The invention relates to the technical field of lip language identification, in particular to a multi-field lip language identification sample automatic generation method and system based on corpus relation.

Background

Lip recognition, also known as visual speech recognition, recognizes speech from silent video. The technology has very wide application prospect in a plurality of fields, including improving voice recognition in noisy environments, realizing silent dictation or dubbing and transcribing videos. In addition, it has important medical applications, and for people with vocal cord injury or hearing impairment, lip language is one of the effective non-verbal communication methods in their daily lives, and the development of this technology is also intended to help people with speech impairment live more conveniently.

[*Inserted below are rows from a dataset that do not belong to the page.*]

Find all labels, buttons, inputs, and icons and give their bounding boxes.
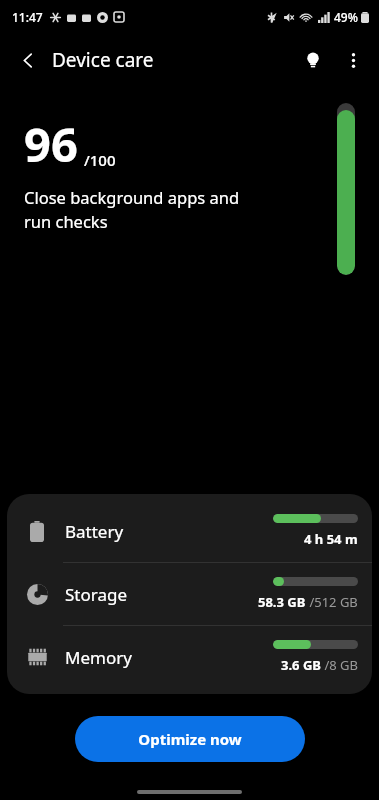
staticText: Memory xyxy=(65,646,132,669)
button[interactable]: More options xyxy=(333,40,373,80)
staticText: 3.6 GB xyxy=(281,656,321,674)
button[interactable]: Tips xyxy=(293,40,333,80)
button[interactable]: Optimize now xyxy=(75,716,305,762)
staticText: /100 xyxy=(84,150,116,170)
button[interactable]: Memory xyxy=(7,626,372,688)
staticText: /512 GB xyxy=(306,593,358,611)
staticText: 11:47 xyxy=(12,9,43,25)
staticText: Close background apps and run checks xyxy=(24,186,240,233)
staticText: 4 h 54 m xyxy=(304,530,358,548)
button[interactable]: Battery xyxy=(7,500,372,562)
button[interactable]: Back xyxy=(8,40,48,80)
staticText: Battery xyxy=(65,520,124,543)
staticText: Optimize now xyxy=(138,729,242,749)
staticText: 49% xyxy=(334,9,358,25)
staticText: 58.3 GB xyxy=(258,593,306,611)
staticText: Storage xyxy=(65,583,128,606)
button[interactable]: Storage xyxy=(7,563,372,625)
staticText: /8 GB xyxy=(321,656,358,674)
staticText: Device care xyxy=(52,47,154,73)
staticText: 96 xyxy=(24,112,78,176)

Reviewing the development history of lip recognition research, audiovisual datasets tend to be a bottleneck restricting the performance improvement of lip recognition tasks. Early datasets had limited vocabulary and the acquisition environment was limited to laboratory scenarios. Vocabulary richness, variety diversity and collection environment authenticity are used as focus of the construction of a new data set in the later period, and the aim of promoting the solution of a plurality of problems of lip language identification is achieved. In general, the training data set should conform to the following principles: accuracy, comprehensiveness, and representativeness, i.e., the constructed lip dataset should be able to describe any sequence of sentences accurately and representatively, and ensure that there is enough data to support the model for reliable predictions, while covering generic features where no samples occur.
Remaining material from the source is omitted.